Increasingly, though, this is seen as inadequate and even wrong. In particular, there is the risk of trying to align the organisation’s interpretation of what the community needs with the organisation’s (or particularly its members’) goals.

I would argue that it needs to be the other way around, whereby the organisation bases its goals on what the community needs. This requires medical organisations to be more outward-looking. One way to do that is to engage the community at large in the organisation’s decision-making processes.

All colleges now have some form of formal engagement with their trainees, and in many cases have trainees represented on almost all their committees. My challenge to ACEM, and to all specialist colleges and other medical organisations, is to have a similar level of engagement with health consumers, and the community in general.

Some organisations already do this well. I have been particularly impressed with the way the Australian Medical Council has done this for a number of years, with health consumer members on many of its committees, and even on accreditation teams for specialist colleges and medical schools.

In my experience input from consumer members is both invaluable and often a useful counter to the insularity often observed in medical organisations.  For example, we often concentrate on the technical aspects of how a skill is obtained, whereas the community’s concern is rather that the skill is available and is used appropriately.

However, there are concerns and difficulties expressed about how to make this work.

One concern regularly raised is that health consumers don’t have the expertise to understand the technical aspects of a medical specialty or the training of specialists. Yet the point is that they are being included precisely because they are not medical experts. Their role is to bring their own understanding of the community’s health needs and experience, something that we as doctors have a tendency to exaggerate based on our own expertise

Sometimes there is uncertainty as to where to find a suitable and relevant group of health consumers to engage with. This is particularly the case for specialties such as critical care which, by their nature, do not form long-term relationships patients. Nonetheless, it is worth seeking out organisations and individuals who are willing to engage.

Another concern is that the engagement will be dominated by a person’s personal experience or biases. This is a risk for health consumers and doctors alike. It can be an opportunity to resolve an issue or to bring a shared understanding on both sides, and should not be an excuse to not engage.

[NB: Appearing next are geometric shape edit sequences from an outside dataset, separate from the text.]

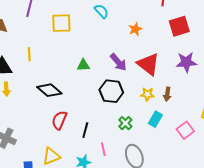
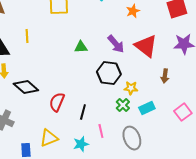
black diamond: (49, 90) -> (26, 87), moved
yellow star: (147, 94) -> (131, 88), moved
cyan rectangle: (155, 119) -> (147, 108), moved, turned 35

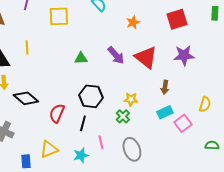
black hexagon: (109, 73) -> (91, 96), moved
cyan rectangle: (147, 108) -> (165, 112), moved

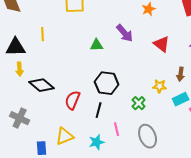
purple arrow: (116, 55) -> (125, 33), moved
red triangle: (146, 57) -> (162, 44), size x0.7
yellow star: (131, 99) -> (160, 86), moved

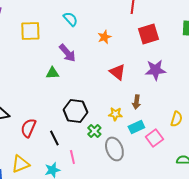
purple arrow: (125, 33) -> (67, 53), moved
black hexagon: (107, 83) -> (75, 111), moved
black line: (99, 110) -> (54, 138), turned -42
gray ellipse: (148, 136) -> (114, 149), moved

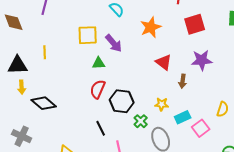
yellow square: (30, 31) -> (88, 35), moved
orange star: (104, 37) -> (151, 27), size x1.5
brown arrow: (136, 102) -> (183, 81), moved
red semicircle: (28, 128) -> (98, 89), moved

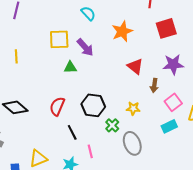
red semicircle: (98, 89) -> (57, 106), moved
cyan rectangle: (183, 117) -> (169, 126), moved
pink square: (201, 128) -> (173, 102), moved

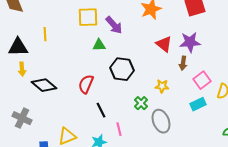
purple star: (173, 64) -> (190, 42), moved
black hexagon: (93, 105) -> (122, 69), moved

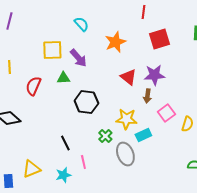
red semicircle: (86, 84) -> (33, 86), moved
yellow star: (162, 86) -> (126, 119), size x1.5
cyan rectangle: (198, 104) -> (143, 135), moved

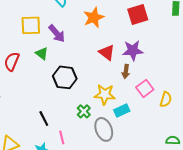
green triangle: (63, 78) -> (42, 53), turned 40

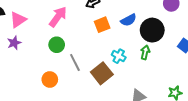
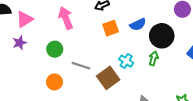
pink arrow: (58, 17) -> (66, 18), turned -60
green circle: (57, 45) -> (55, 49), moved
gray line: (75, 63) -> (81, 66), turned -48

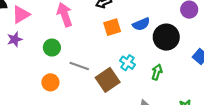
green arrow: (153, 58) -> (157, 72), moved

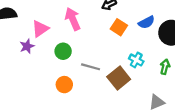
pink triangle: (21, 15) -> (40, 29), moved
orange square: (112, 27) -> (119, 27), turned -35

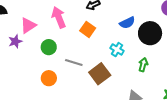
orange square: (119, 27) -> (88, 29), moved
cyan cross: (136, 60) -> (117, 49), moved

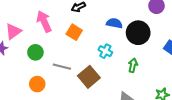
blue semicircle: (127, 23) -> (114, 23), turned -140

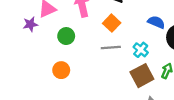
gray line: (62, 67) -> (111, 47), moved, turned -30
brown square: (89, 77) -> (142, 76), moved

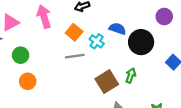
green circle: (66, 36) -> (21, 55), moved
cyan cross: (141, 50) -> (97, 41), moved

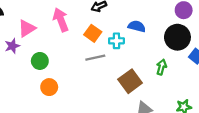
cyan cross: (97, 41) -> (116, 41), turned -32
black circle: (141, 42) -> (177, 37), moved
green arrow: (131, 75) -> (161, 67), moved

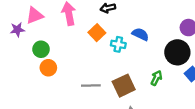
gray line: (95, 58) -> (91, 86), moved
orange circle: (49, 87) -> (48, 68), moved

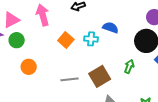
orange square: (97, 33) -> (66, 40), moved
green circle: (41, 49) -> (17, 40), moved

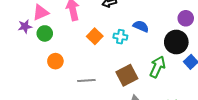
green arrow: (129, 66) -> (157, 67), size x1.5
gray line: (69, 79) -> (86, 81), moved

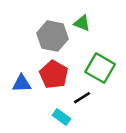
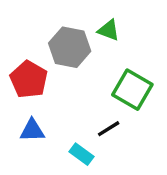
red pentagon: (54, 75) -> (29, 79), moved
blue triangle: (22, 84) -> (32, 130), moved

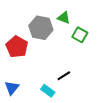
green square: (132, 90) -> (80, 35), moved, size x0.7
blue triangle: (32, 130) -> (12, 88), moved, turned -49

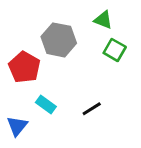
green triangle: (64, 18) -> (103, 20), moved
cyan rectangle: (48, 91) -> (46, 104), moved

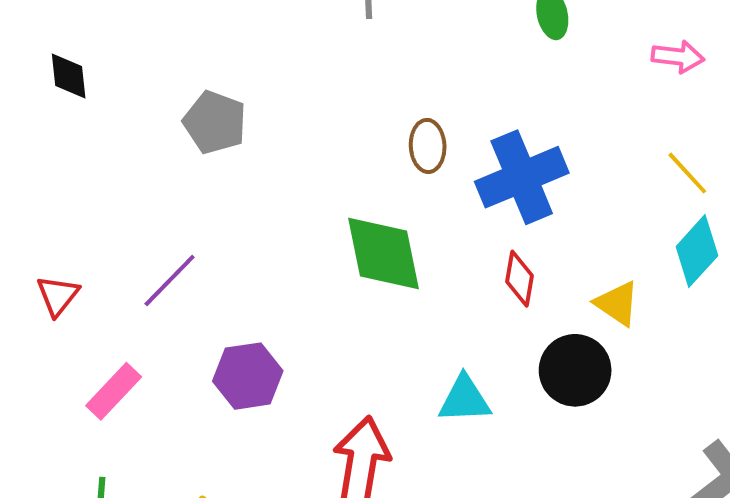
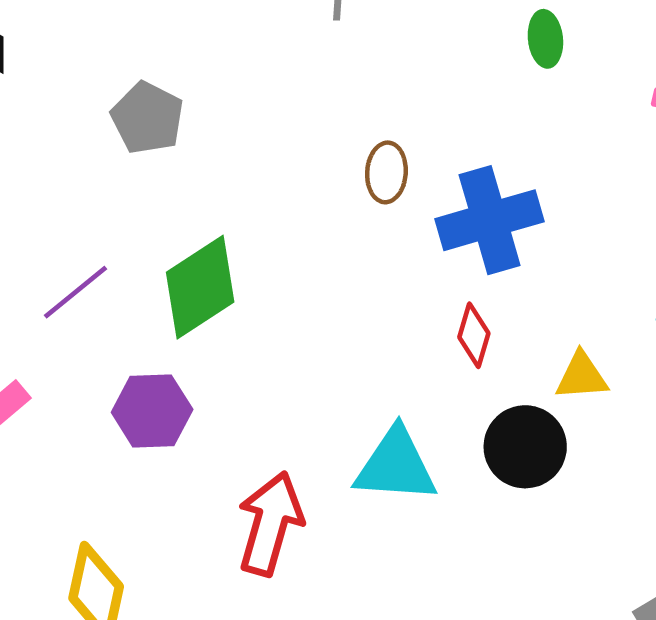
green diamond: (383, 253) -> (200, 287), moved, turned 62
yellow triangle: (617, 303) -> (582, 376), turned -45
cyan triangle: (465, 399) -> (396, 466), size x1.4

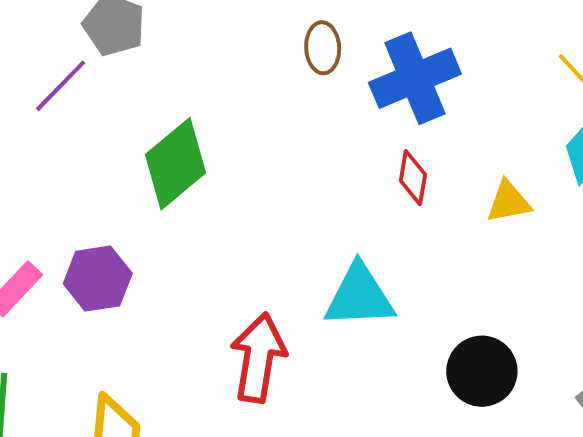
purple line: (75, 292) -> (61, 86), moved
purple hexagon: (152, 411) -> (98, 279), moved
black circle: (525, 447) -> (482, 371), moved

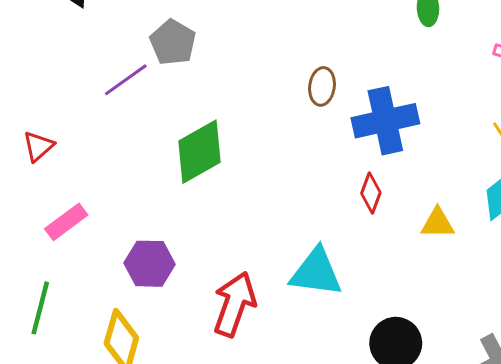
purple hexagon: (98, 279) -> (150, 264), moved

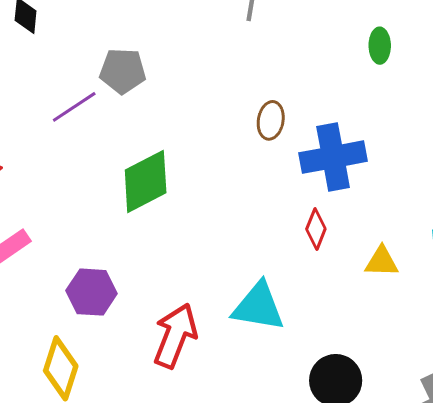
gray pentagon: (173, 42) -> (123, 71), turned -30

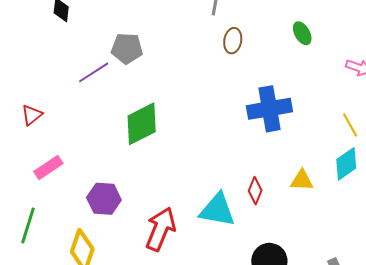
green ellipse: (380, 46) -> (302, 33), turned -30
brown ellipse: (271, 120) -> (233, 41), moved
red diamond: (316, 229) -> (255, 191), moved

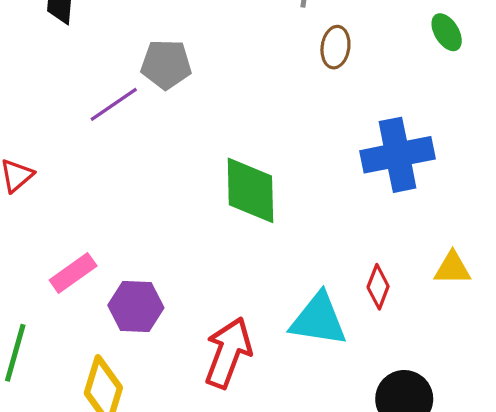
green diamond: (142, 124) -> (250, 190), moved, turned -63
pink rectangle: (48, 168) -> (73, 273), moved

I hope specialist colleges and all medical organisations will make community engagement a priority, as I can only see benefits both to the organisation and the community in general.

 

Associate Professor Andrew Singer is the principal medical adviser to Acute Care and Health Workforce Divisions, Department of Health, Australian Government, an adjunct associate professor at the Australian National University Medical School, and a senior specialist in emergency and retrieval medicine at Canberra Hospital and Health Services.